*TASK TO CARRY OUT*
If a line in the records contains the word "Startseite", count it; state the resulting number and nothing more.

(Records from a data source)
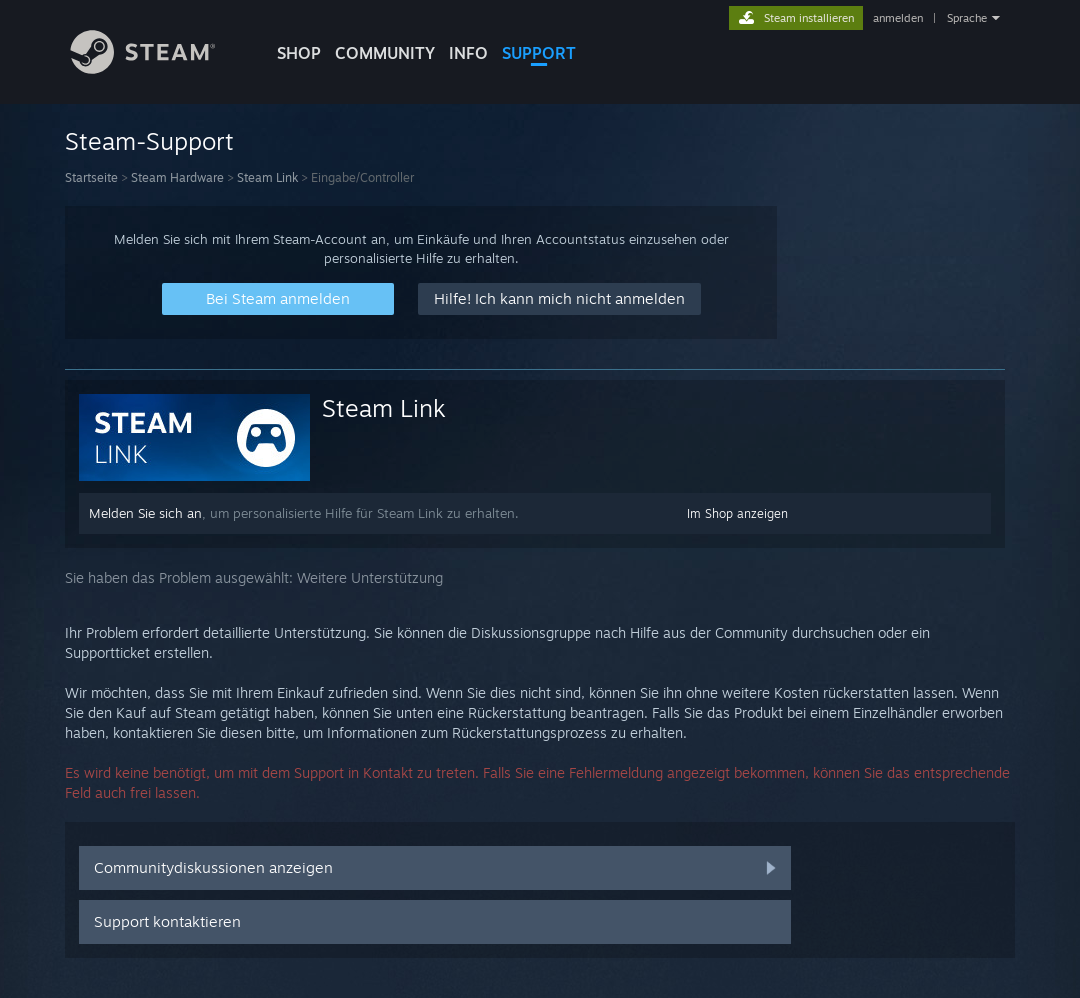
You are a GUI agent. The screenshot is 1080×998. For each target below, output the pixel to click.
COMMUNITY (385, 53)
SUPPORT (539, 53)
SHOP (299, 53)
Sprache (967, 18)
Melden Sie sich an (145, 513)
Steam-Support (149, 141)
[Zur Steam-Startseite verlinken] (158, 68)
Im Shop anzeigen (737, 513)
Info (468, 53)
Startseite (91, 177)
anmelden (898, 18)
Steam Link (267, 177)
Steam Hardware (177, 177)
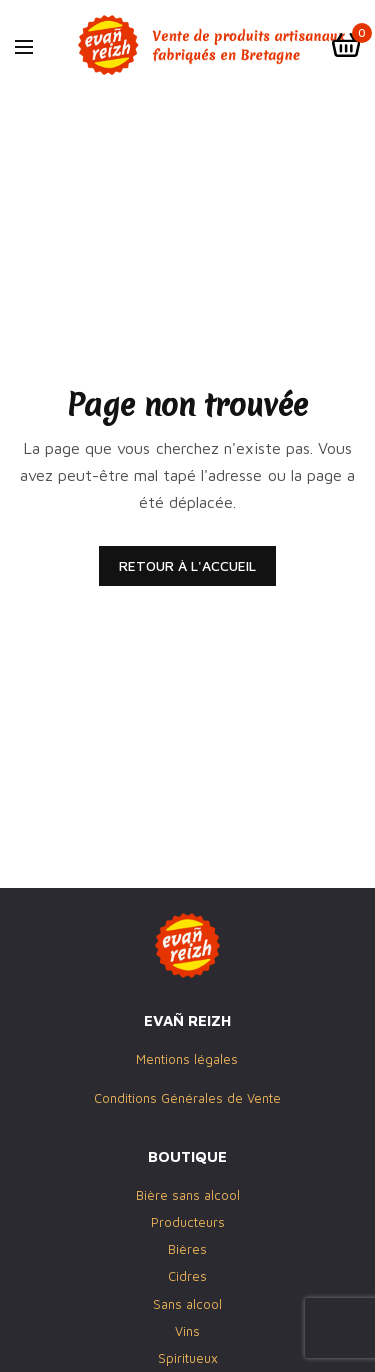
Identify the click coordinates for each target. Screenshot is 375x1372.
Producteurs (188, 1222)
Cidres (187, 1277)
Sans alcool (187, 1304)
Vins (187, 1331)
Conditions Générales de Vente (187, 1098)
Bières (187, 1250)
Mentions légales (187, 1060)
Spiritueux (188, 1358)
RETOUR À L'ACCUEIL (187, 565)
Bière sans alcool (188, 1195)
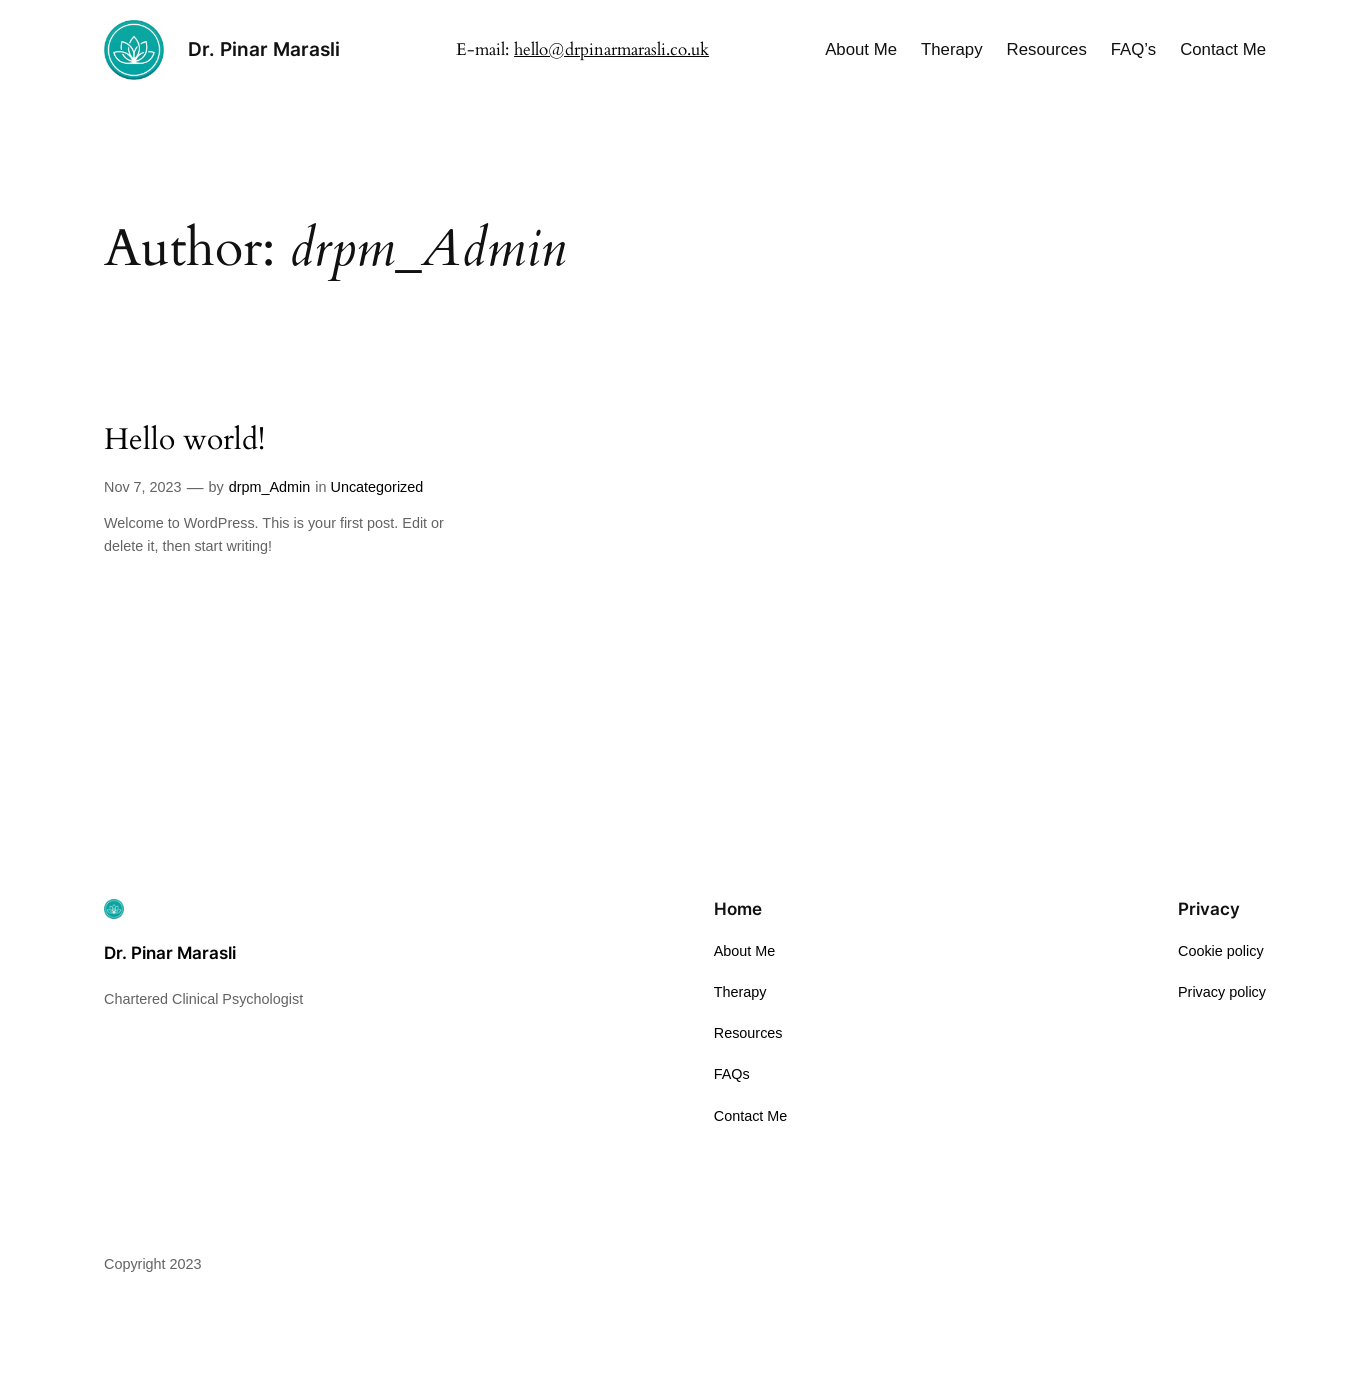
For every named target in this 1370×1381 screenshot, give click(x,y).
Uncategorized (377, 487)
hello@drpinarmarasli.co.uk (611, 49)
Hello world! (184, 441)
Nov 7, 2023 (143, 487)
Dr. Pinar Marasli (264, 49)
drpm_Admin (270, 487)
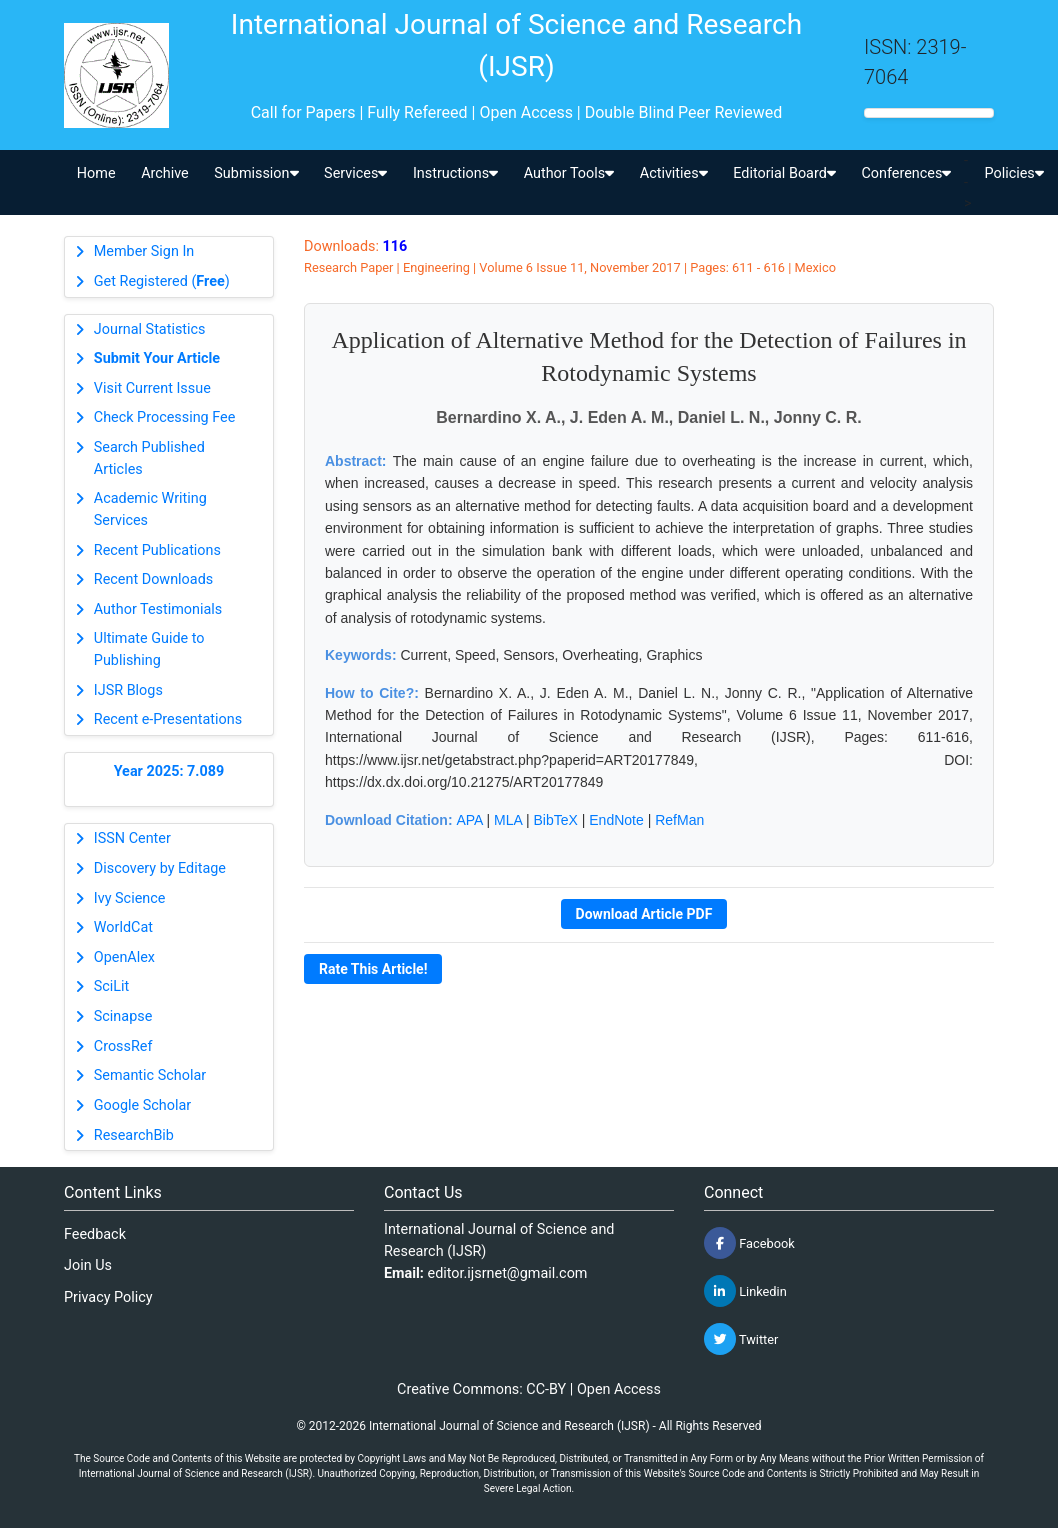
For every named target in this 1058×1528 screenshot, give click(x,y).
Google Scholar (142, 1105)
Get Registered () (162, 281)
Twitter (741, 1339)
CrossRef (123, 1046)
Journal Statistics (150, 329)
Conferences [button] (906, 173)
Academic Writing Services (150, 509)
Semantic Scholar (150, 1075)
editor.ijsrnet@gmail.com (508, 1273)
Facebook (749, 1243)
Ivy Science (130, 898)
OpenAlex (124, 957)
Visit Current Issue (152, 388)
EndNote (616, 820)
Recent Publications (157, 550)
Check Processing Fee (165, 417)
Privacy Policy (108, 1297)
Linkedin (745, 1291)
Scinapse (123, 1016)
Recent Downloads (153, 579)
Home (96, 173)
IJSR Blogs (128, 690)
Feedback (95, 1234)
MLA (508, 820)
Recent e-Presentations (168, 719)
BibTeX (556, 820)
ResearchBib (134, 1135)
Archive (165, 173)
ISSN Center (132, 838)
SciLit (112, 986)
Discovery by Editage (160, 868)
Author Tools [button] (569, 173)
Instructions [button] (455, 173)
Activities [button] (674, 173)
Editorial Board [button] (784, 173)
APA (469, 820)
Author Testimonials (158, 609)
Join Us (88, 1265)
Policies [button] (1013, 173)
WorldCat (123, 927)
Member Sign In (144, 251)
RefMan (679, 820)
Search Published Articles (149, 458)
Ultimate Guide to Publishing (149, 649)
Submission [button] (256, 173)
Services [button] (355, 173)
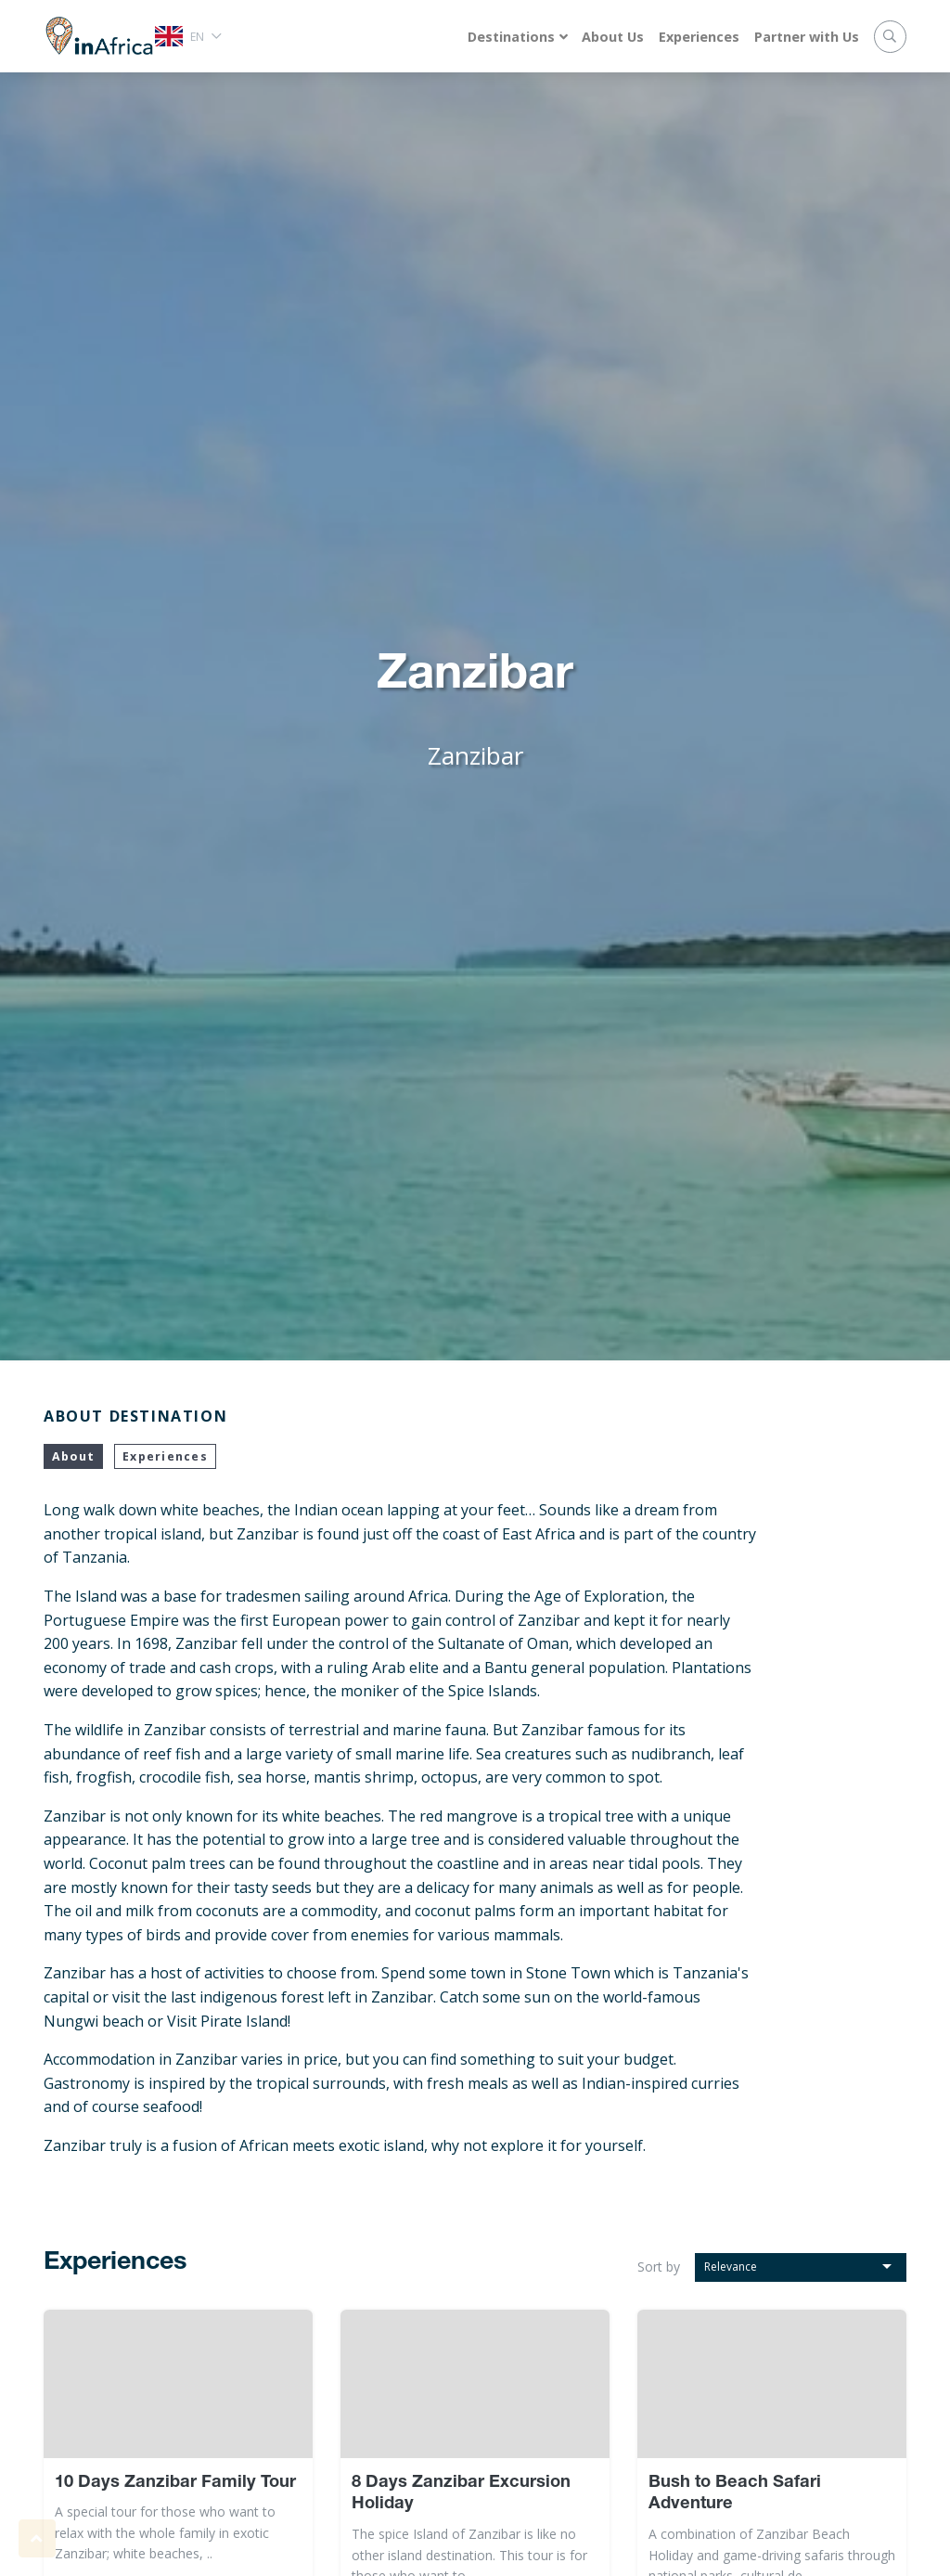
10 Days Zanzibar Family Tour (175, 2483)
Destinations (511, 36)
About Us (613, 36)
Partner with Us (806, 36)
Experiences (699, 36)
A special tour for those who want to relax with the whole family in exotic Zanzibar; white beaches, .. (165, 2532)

*REPLY*
2